Mereka yang memahami tahapan dalam fase ini tentunya akan lebih menghargai dan memaksimalkan setiap fase yang ada, apalagi Kemerdekaan Republik ini diraih dengan keringat dan darah bahkan nyawa taruhannya, bukan didapat dengan mudah apalagi hadiah. Suasana haru kesyukuran dapat kita rasakan melalui pembukaan UUD 1945; “Atas berkat rakhmat Allah Yang Maha Kuasa dan dengan didorongkan oleh keinginan luhur, supaya berkehidupan kebangsaan yang bebas, maka rakyat Indonesia menyatakan dengan ini kemerdekaannya”
Secara genetik bangsa Indonesia mewarisi semangat heroik tinggi dari para Founding Father negeri ini. Karenanya bangsa ini juga harus menjadi pelanjut tonggak estafet bagi kemajuan negeri. Sejarah perjuangan kemerdekaan Indonesia mesti diingat dan diajarkan dari generasi ke generasi karena ia adalah suluh bagi spirit kemajuan. Bung Karno kerap berujar; “Jas Merah! (Jangan sesekali melupakan sejarah)”. Ungkapan Ini mengingatkan kita bahwa mengenal sejarah adalah mengenal asal usul, mengenal nilai yang akan menjadi pegangan bagi generasi ke generasi. Hidup tanpa sejarah ibarat hidup tanpa nilai atau berlayar tanpa kompas, tak tahu mana hulu dan hilir
Dengan mengenal sejarah kita akan mengenal arti perjuangan dan pengorbanan juga akan melahirkan rasa syukur atas nikmat kemerdekaan yang telah diraih. Bayangkan jika kita masih berada dalam penjajahan sampai detik ini, jangan berharap kita akan merasakan kedamaian, kenyamanan dan keamanan. Maka nikmat yang Allah SWT anugerahkan ini meski kita syukuri, bukan sekedar dilisan namun juga lewat anggota tubuh kita dengan meningkatkan amal kebaikan di setiap harinya.

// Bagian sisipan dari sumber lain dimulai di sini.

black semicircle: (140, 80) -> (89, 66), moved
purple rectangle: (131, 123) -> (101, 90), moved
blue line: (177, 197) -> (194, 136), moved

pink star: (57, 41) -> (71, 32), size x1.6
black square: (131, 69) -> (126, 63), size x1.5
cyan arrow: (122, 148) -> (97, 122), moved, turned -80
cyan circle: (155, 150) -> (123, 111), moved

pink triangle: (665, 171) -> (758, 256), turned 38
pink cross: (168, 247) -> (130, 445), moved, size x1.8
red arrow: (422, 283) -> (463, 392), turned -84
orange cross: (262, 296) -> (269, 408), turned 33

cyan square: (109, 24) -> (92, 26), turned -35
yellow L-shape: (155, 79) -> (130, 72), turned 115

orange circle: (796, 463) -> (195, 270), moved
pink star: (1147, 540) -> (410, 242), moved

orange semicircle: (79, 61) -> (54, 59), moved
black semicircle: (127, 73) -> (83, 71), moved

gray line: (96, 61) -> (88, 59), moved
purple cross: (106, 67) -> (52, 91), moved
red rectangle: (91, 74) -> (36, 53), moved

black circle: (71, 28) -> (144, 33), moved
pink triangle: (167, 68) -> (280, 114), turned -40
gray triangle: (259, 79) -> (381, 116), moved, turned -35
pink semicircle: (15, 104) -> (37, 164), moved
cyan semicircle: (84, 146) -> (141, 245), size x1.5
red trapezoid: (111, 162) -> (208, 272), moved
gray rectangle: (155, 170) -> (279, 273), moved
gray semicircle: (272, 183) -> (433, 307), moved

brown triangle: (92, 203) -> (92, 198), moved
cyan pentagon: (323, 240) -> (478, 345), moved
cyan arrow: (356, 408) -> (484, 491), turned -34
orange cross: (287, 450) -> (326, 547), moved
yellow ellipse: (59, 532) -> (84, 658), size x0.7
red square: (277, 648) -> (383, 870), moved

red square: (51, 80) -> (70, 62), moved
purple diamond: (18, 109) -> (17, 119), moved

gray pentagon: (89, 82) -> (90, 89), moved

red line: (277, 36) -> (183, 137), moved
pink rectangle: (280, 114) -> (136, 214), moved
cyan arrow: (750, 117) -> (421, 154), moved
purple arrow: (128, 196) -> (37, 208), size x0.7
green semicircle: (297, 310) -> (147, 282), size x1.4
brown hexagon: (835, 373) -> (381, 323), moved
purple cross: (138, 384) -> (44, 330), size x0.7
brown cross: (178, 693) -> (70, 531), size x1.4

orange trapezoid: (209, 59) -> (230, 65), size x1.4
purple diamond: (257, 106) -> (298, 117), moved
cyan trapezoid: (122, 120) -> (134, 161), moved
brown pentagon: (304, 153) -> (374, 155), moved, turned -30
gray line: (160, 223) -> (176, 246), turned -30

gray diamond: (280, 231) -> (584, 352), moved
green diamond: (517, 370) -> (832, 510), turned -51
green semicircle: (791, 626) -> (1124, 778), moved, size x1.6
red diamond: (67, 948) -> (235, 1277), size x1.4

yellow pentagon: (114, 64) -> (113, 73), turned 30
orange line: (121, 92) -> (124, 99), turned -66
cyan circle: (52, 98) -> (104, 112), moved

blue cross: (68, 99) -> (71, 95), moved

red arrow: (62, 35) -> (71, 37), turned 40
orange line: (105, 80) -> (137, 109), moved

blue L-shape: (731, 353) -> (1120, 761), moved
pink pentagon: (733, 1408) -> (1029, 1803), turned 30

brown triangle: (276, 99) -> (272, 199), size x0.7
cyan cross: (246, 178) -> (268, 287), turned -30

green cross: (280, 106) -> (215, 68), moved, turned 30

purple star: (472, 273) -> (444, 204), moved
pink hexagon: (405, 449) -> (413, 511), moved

Dalam Al Qur’an Allah SWT mengingatkan kita dengan kisah Nabi Musa AS:
“Dan (ingatlah) ketika Musa berkata kepada kaumnya, “Ingatlah nikmat Allah atasmu ketika Dia menyelamatkan kamu dari pengikut-pengikut Fir’aun; mereka menyiksamu dengan siksa yang pedih dan menyembelih anak-anak laki-lakimu, dan membiarkan hidup anak-anak perempuanmu; pada yang demikian itu suatu cobaan yang besar dari Tuhanmu”
“Dan (ingatlah) ketika Tuhanmu memaklumkan, “Sesungguhnya jika kamu bersyukur, niscaya Aku akan menambah (nikmat) kepadamu, tetapi jika kamu mengingkari (nikmat-Ku), maka pasti azab-Ku sangat pedih.” (QS:14.6-7)
Dalam Ayat tersebut Allah SWT mengingatkan Bani Israil (ummat Nabi Musa) dengan segala nikmat yang ada, diantaranya nikmat diselamatkan dari kekejaman Fir’aun, nikmat diselamatkan anggota keluarga mereka dan nikmat-nikmat lainnya hingga diakhir ayat Allah SWT mengingatkan mereka bahwa jika mereka bersyukur niscaya Allah SWT akan menambahkan nikmat kepada mereka namun jika mereka kufur niscaya adzab Ku (Allah) sangat pedih
Ayat ini bukan sekedar mengingatkan ummat Nabi Musa namun demikian juga menjadi lampu merah bagi kita ummat Nabi Muhammad SAW agar semakin meningkatkan rasa syukur dengan segala nikmat yang telah Allah anugerahkan. Rasa Syukur kita terhadap nikmat kemerdekaan ini juga akan melahirkan rasa cinta terhadap tanah air (nasionalisme) yang mana ia merupakan bagian dari keimanan kita kepada Allah SWT.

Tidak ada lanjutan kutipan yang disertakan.